Regular expressions are a powerful tool, though a bit tedious to learn. Besides matching very complex patterns indeed, other operations that are possible are splitting a string where a pattern matches and substitution. I invite you to have a look at the official [howto](https://docs.python.org/3/howto/regex.html) to get a feeling for what can be done.

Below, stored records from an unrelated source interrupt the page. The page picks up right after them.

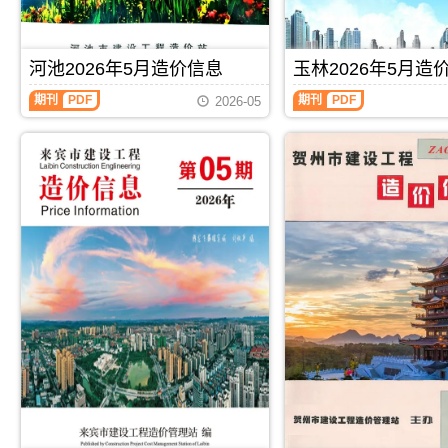
息
宾
信
信
价
工
息）
息）
包
程
期
期
含
施
刊，
刊，
河池2026年5月造价信息
玉林2026年5月造
区
工
由
由
域：
图
河
桂
崇
期刊
PDF
期刊
PDF
2026-05
玉
预
池
林
左
林
算
2026
市
市
市、
编
年
建
建
陆
制，
5
设
设
川
属
月
工
工
县、
于
造
程
程
兴
来
价
造
造
业
宾
信
价
价
县、
市
息
信
信
容
工
（河
息
息
县、
程
池
网
网
博
材
建
发
发
白
料
设
布，
布，
县、
指
工
用
用
北
导
程
于
于
流
价，
造
桂
崇
县.，
来
价
林
左
玉
宾
信
工
工
林
市
息）
程
程
市
造
期
施
合
造
价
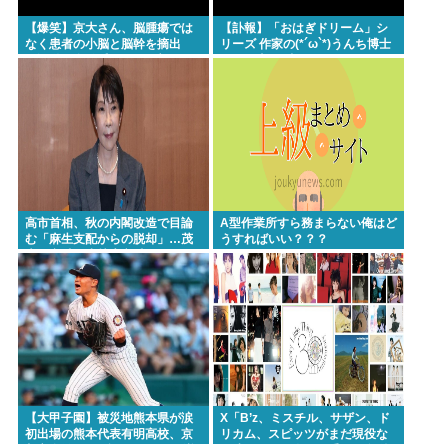
【爆笑】京大さん、脳腫瘍では
【訃報】「おはぎドリーム」シ
なく患者の小脳と脳幹を摘出
リーズ 作家の(*´ω`*)うんち博士
（運動と自発呼吸を司る部
さん死去 64歳
位）。患者は生き地獄に
高市首相、秋の内閣改造で目論
A型作業所すら務まらない俺はど
む「麻生支配からの脱却」…茂
うすればいい？？？
木敏充氏も小林鷹之氏もクビ
【大甲子園】被災地熊本県が涙
X「B’z、ミスチル、サザン、ド
初出場の熊本代表有明高校、京
リカム、スピッツがまだ現役な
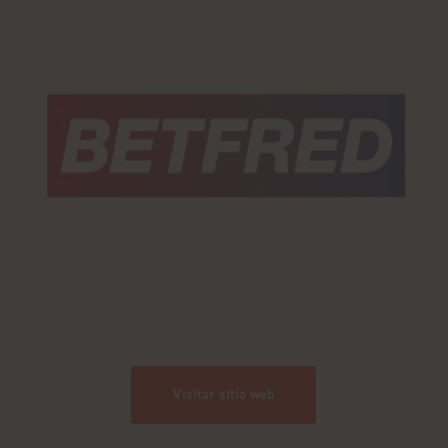
Visitar sitio web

As you will see, REGEX syntax makes heavy use of backslashes. This is a problem in Python, because a backslash is interpreted as an *escape character*. That is, a combination of a backslash and a standard character is normally translated to a non-printable character (for example a newline), according to this [table](http://www.python-ds.com/python-3-escape-sequences).

In [11]:
print("escape\nsequence")

escape
sequence


The solution is to use the Python "raw string" syntax by prepending an "r" (for "raw") to the string in question. This saves the backslash from being crunched as an escape sequence:

In [12]:
print(r"escape\nsequence")

escape\nsequence


to be on the safe side, you may want to put an "r" before all of the regular expressions you write. Example:

In [16]:
solomon="""
    Solomon Grundy,
    Born on a Mon_day,
    Christened on Tuesday,
    Married on Wednesday,
    Took ill on Thursday,
    Grew worse on Friday,
    Died on Saturday,
    Buried on Sunday.
    That was the end of,
    Solomon Grundy."""

# \w+ matches one or more alphanumeric characters
rgx=re.compile(r"\w+da?y")
rgx.findall(solomon)

['Grundy',
 'Mon_day',
 'Tuesday',
 'Wednesday',
 'Thursday',
 'Friday',
 'Saturday',
 'Sunday',
 'Grundy']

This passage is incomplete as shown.